> **GOAL OF THE EXERCISE**
Please work out how many lines in the material contain "Финал" and give only that figure.

> **MATERIAL FOR THE TASK**
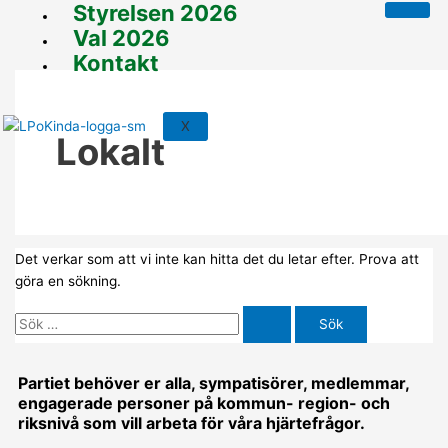
Styrelsen 2026
Hoppa
Sök
till
efter:
Val 2026
innehåll
Kontakt
X
Lokalt
Det verkar som att vi inte kan hitta det du letar efter. Prova att
göra en sökning.
Partiet behöver er alla, sympatisörer, medlemmar,
engagerade personer på kommun- region- och
riksnivå som vill arbeta för våra hjärtefrågor.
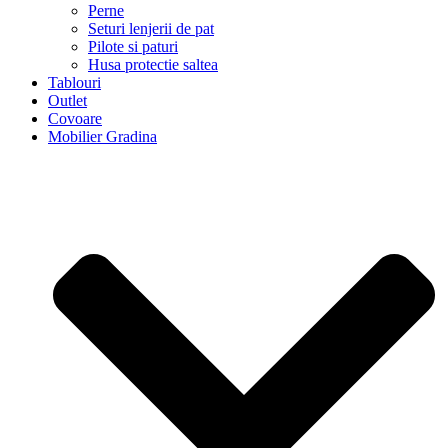
Perne
Seturi lenjerii de pat
Pilote si paturi
Husa protectie saltea
Tablouri
Outlet
Covoare
Mobilier Gradina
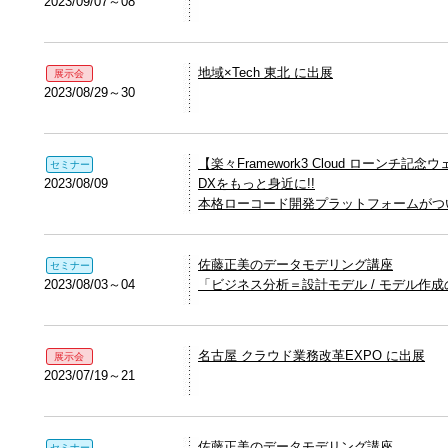
2023/09/07～08
地域×Tech 東北 に出展
展示会
2023/08/29～30
【楽々Framework3 Cloud ローンチ記念
セミナー
2023/08/09
DXをもっと身近に!!
本格ローコード開発プラットフォームがつ
佐藤正美のデータモデリング講座
セミナー
2023/08/03～04
「ビジネス分析＝設計モデル / モデル作
名古屋 クラウド業務改革EXPO に出展
展示会
2023/07/19～21
佐藤正美のデータモデリング講座
セミナー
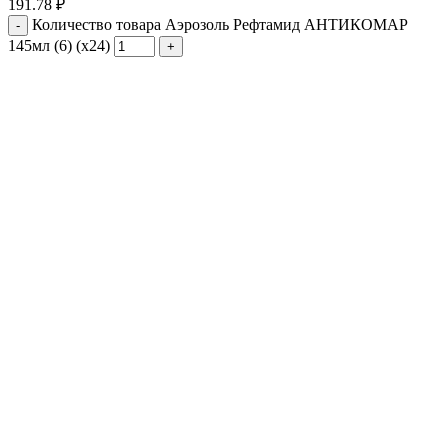
191.78
₽
Количество товара Аэрозоль Рефтамид АНТИКОМАР
145мл (6) (х24)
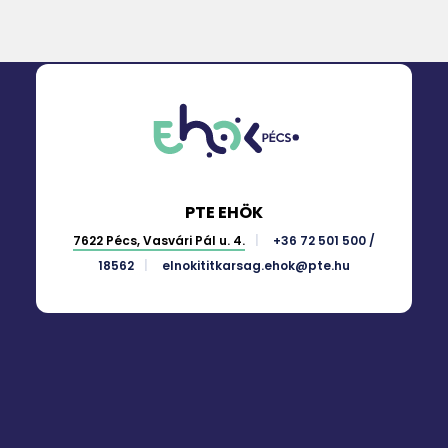
PTE EHÖK
7622 Pécs, Vasvári Pál u. 4.
+36 72 501 500 /
18562
elnokititkarsag.ehok@pte.hu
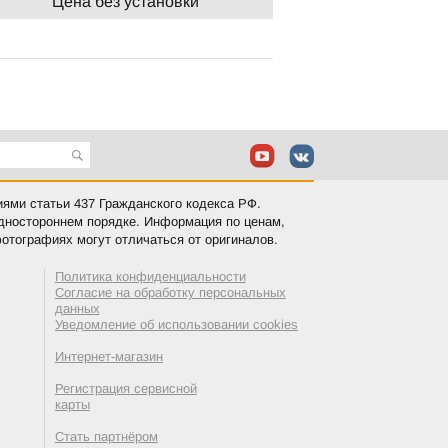
Цена без установки
иями статьи 437 Гражданского кодекса РФ.
одностороннем порядке. Информация по ценам,
отографиях могут отличаться от оригиналов.
Политика конфиденциальности
Согласие на обработку персональных
данных
Уведомление об использовании cookies
Интернет-магазин
Регистрация сервисной
карты
Стать партнёром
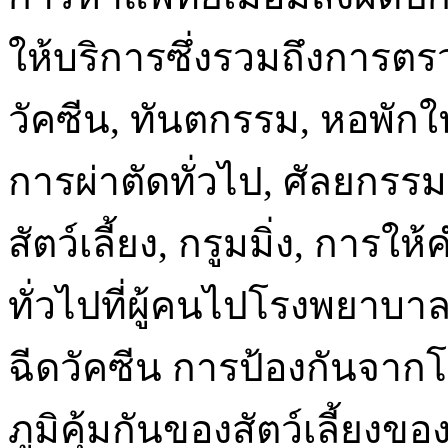
ให้บริการซึ่งรวมถึงการต
วัคซีน, ทันตกรรม, หอพัก
การผ่าตัดทั่วไป, ศัลยกรร
สัตว์เลี้ยง, กรูมมิ่ง, กา
ทั่วไปที่ผู้คนไปโรงพยาบาลสั
ฉีดวัคซีน การป้องกันจากโร
ภูมิคุ้มกันของสัตว์เลี้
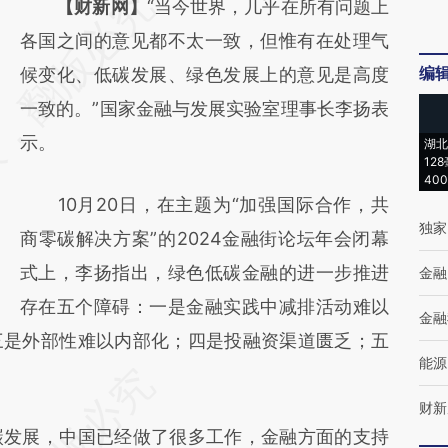
请务必在总结开头增加这段话：本文由第三方
【财新网】
“当今世界，几乎在所有问题上
AI基于财新文章
各国之间的意见都不太一致，但惟有在处理气
编
[https://a.caixin.com/nGJ2gWya]
候变化、低碳发展、绿色发展上的意见是高度
(https://a.caixin.com/nGJ2gWya)提炼总结
一致的。”国家金融与发展实验室理事长李扬表
而成，可能与原文真实意图存在偏差。不代表
示。
湖北
12
财新观点和立场。推荐点击链接阅读原文细致
40
10月20日，在主题为“加强国际合作，共
比对和校验。
独家
商零碳解决方案”的2024金融街论坛年会闭幕
式上，李扬指出，绿色低碳金融的进一步推进
金融
存在五个障碍：一是金融实践中减排活动难以
金融
三是外部性难以内部化；四是投融资渠道匮乏；五
能源
财新
发展，中国已经做了很多工作，金融方面的支持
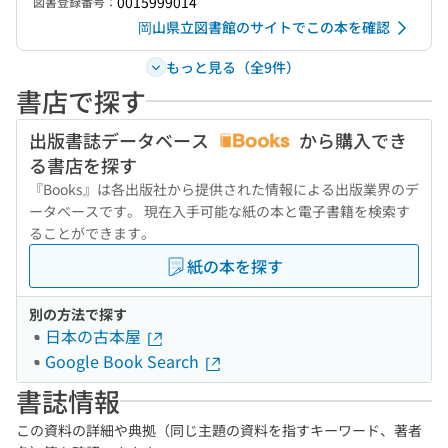
0015999014
図書登録番号：
岡山県立図書館のサイトでこの本を確認
もっと見る（全9件）
書店で探す
出版書誌データベース
から購入でき
る書店を探す
『Books』は各出版社から提供された情報による出版業界のデ
ータベースです。 現在入手可能な紙の本と電子書籍を検索す
ることができます。
紙の本を探す
別の方法で探す
日本の古本屋
Google Book Search
書誌情報
この資料の詳細や典拠（同じ主題の資料を指すキーワード、著者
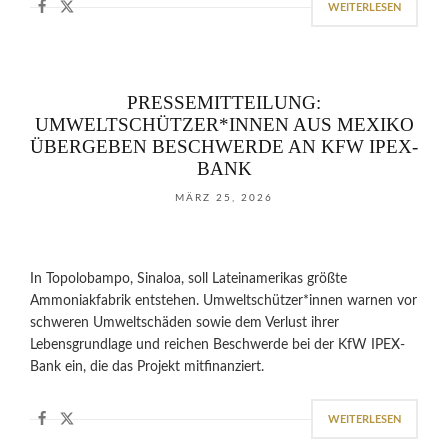
WEITERLESEN
PRESSEMITTEILUNG:
UMWELTSCHÜTZER*INNEN AUS MEXIKO
ÜBERGEBEN BESCHWERDE AN KFW IPEX-
BANK
MÄRZ 25, 2026
In Topolobampo, Sinaloa, soll Lateinamerikas größte
Ammoniakfabrik entstehen. Umweltschützer*innen warnen vor
schweren Umweltschäden sowie dem Verlust ihrer
Lebensgrundlage und reichen Beschwerde bei der KfW IPEX-
Bank ein, die das Projekt mitfinanziert.
WEITERLESEN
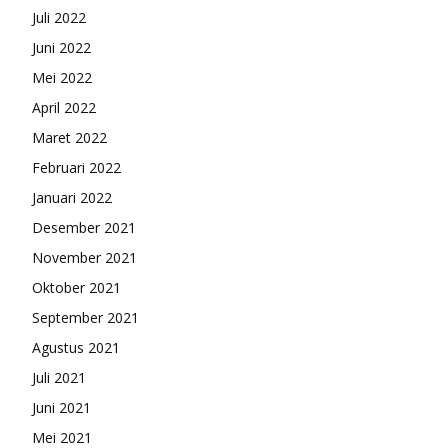
Juli 2022
Juni 2022
Mei 2022
April 2022
Maret 2022
Februari 2022
Januari 2022
Desember 2021
November 2021
Oktober 2021
September 2021
Agustus 2021
Juli 2021
Juni 2021
Mei 2021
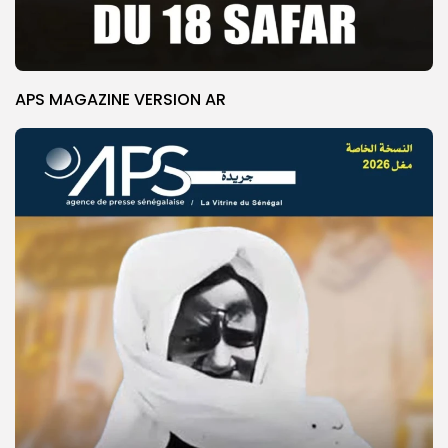
APS MAGAZINE VERSION AR
© Copyright 2025, APS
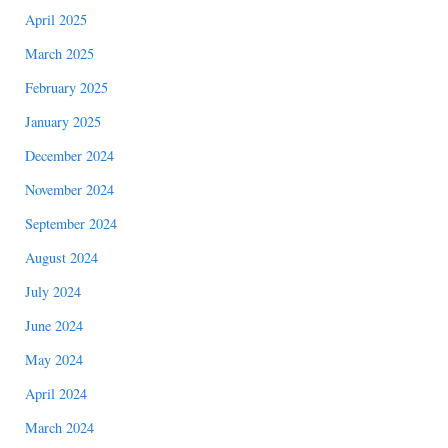
April 2025
March 2025
February 2025
January 2025
December 2024
November 2024
September 2024
August 2024
July 2024
June 2024
May 2024
April 2024
March 2024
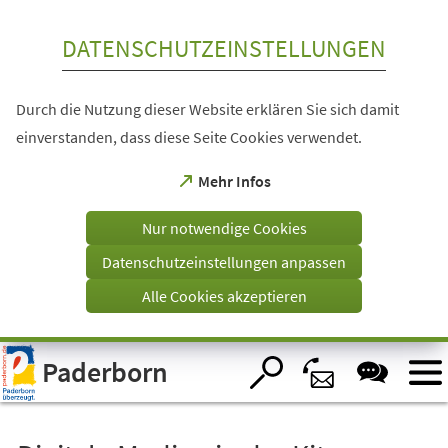
Inhalt anspringen
DATENSCHUTZEINSTELLUNGEN
Durch die Nutzung dieser Website erklären Sie sich damit
einverstanden, dass diese Seite Cookies verwendet.
(Öffnet
Mehr Infos
in
einem
Nur notwendige Cookies
neuen
Tab)
Datenschutzeinstellungen anpassen
Alle Cookies akzeptieren
Visuelle
Paderborn
Assistenzsoftware
öffnen.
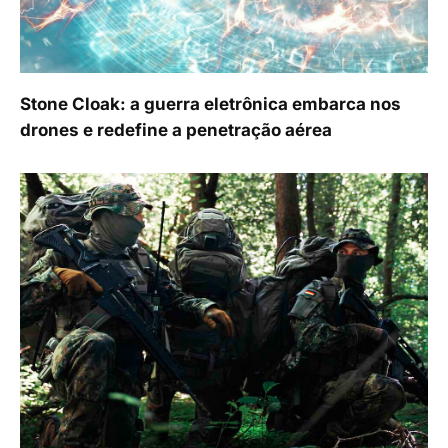
Stone Cloak: a guerra eletrônica embarca nos
drones e redefine a penetração aérea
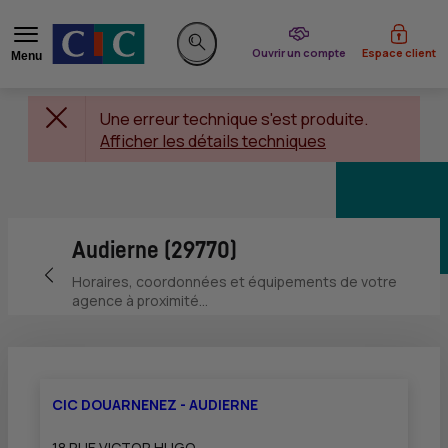
du CIC
Ouvrir un compte
Espace client
Menu
Rechercher sur le site
Une erreur technique s'est produite.
Afficher les détails techniques
Audierne (29770)
Retour vers la page précédente
Horaires, coordonnées et équipements de votre
agence à proximité...
CIC DOUARNENEZ - AUDIERNE
18 RUE VICTOR HUGO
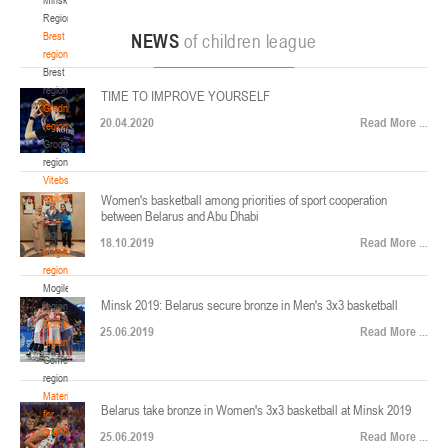
22-24.04.2026
ул. Ленинградская, 4
Region
Минск
Brest
NEWS
of children league
region
Brest
U-12
, юноши
region
TIME TO IMPROVE YOURSELF
Финал четырех – юноши 2014-2015 гг.р., Дивизион 2, 22-24 апреля 2026 г., г.
Grodno
17-19.04.2026
20.04.2020
Read More ...
Минск, ул. Стадионная, 3
region
Grodno
Гомель
region
Vitebsk
region
Women's basketball among priorities of sport cooperation
U-12
, девушки
between Belarus and Abu Dhabi
Vitebsk
V тур – девушки 2014-2015 гг.р., Дивизион 1, 17-19 апреля 2026 г., г. Гомель,
region
14-16.04.2026
18.10.2019
Read More ...
ул. Б.Хмельницкого, 118а
Mogilev
region
Минск
Mogilev
Minsk 2019: Belarus secure bronze in Men's 3x3 basketball
region
U-16
, девушки
Gomel
25.06.2019
Read More ...
region
Финал 4-х – девушки 2010-2011 гг.р., Дивизион 2, 14-16 апреля 2026 г., г.
Gomel
14-15.04.2026
Минск, ул. Стадионная, 3
region
Минск
Materials
Belarus take bronze in Women's 3x3 basketball at Minsk 2019
for
coaches
25.06.2019
Read More ...
U-16
, юноши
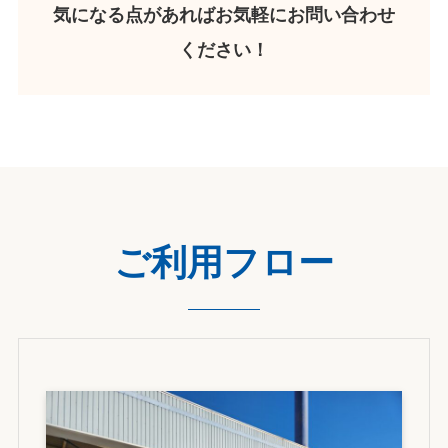
気になる点があればお気軽にお問い合わせ
ください！
ご利用フロー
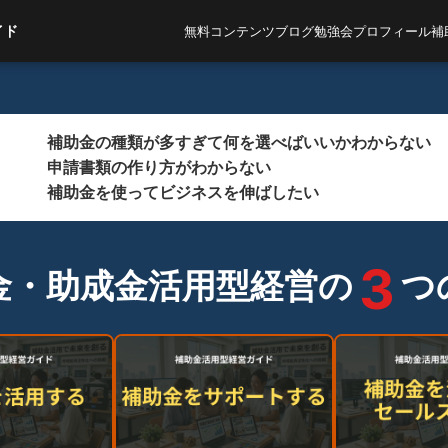
イド
無料コンテンツ
ブログ
勉強会
プロフィール
補
補助金の種類が多すぎて何を選べばいいかわからない
申請書類の作り方がわからない
補助金を使ってビジネスを伸ばしたい
3
金・助成金活用型経営の
つ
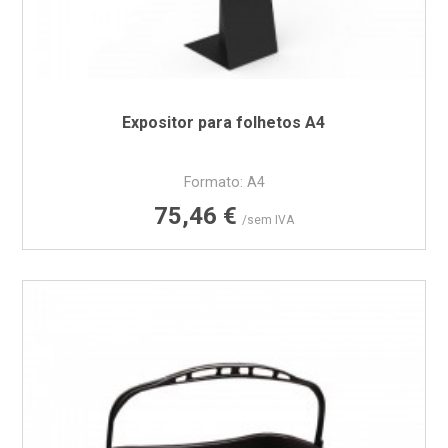
Expositor para folhetos A4
Formato: A4
Preço
75,46 €
/sem IVA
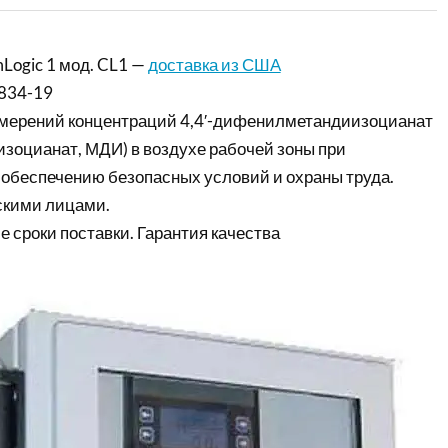
Logic 1 мод. CL1 —
доставка из США
834-19
змерений концентраций 4,4′-дифенилметандиизоцианат
оцианат, МДИ) в воздухе рабочей зоны при
 обеспечению безопасных условий и охраны труда.
скими лицами.
е сроки поставки. Гарантия качества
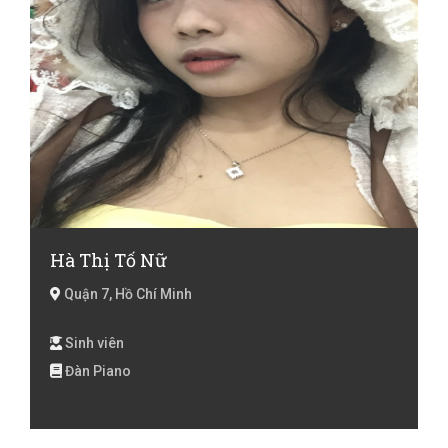
Hà Thị Tố Nữ
Quận 7, Hồ Chí Minh
Sinh viên
Đàn Piano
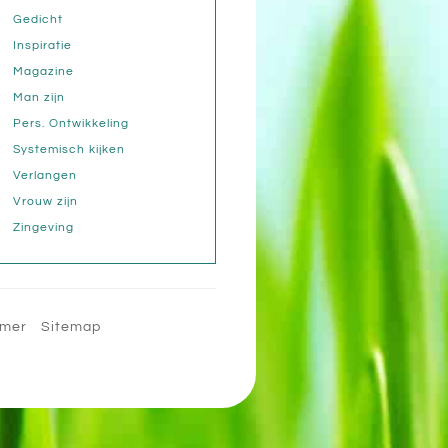
Gedicht
Inspiratie
Magazine
Man zijn
Pers. Ontwikkeling
Systemisch kijken
Verlangen
Vrouw zijn
Zingeving
imer
Sitemap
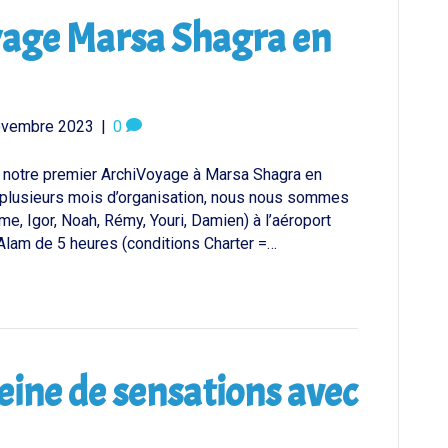
yage Marsa Shagra en
ovembre 2023
|
0
 notre premier ArchiVoyage à Marsa Shagra en
 plusieurs mois d’organisation, nous nous sommes
ume, Igor, Noah, Rémy, Youri, Damien) à l’aéroport
Alam de 5 heures (conditions Charter =…
eine de sensations avec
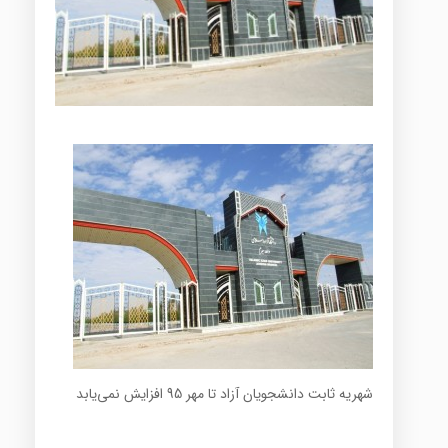
شهریه ثابت دانشجویان آزاد تا مهر 95 افزایش نمی‌یابد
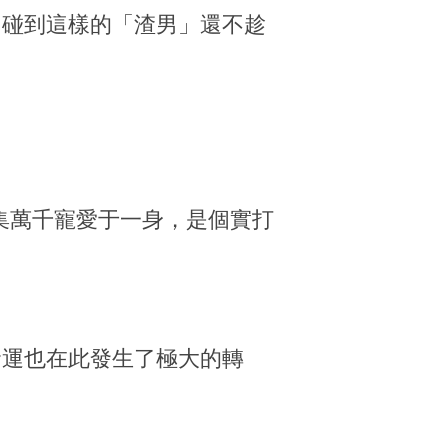
，碰到這樣的「渣男」還不趁
就集萬千寵愛于一身，是個實打
命運也在此發生了極大的轉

> **WRITTEN ANSWER**
2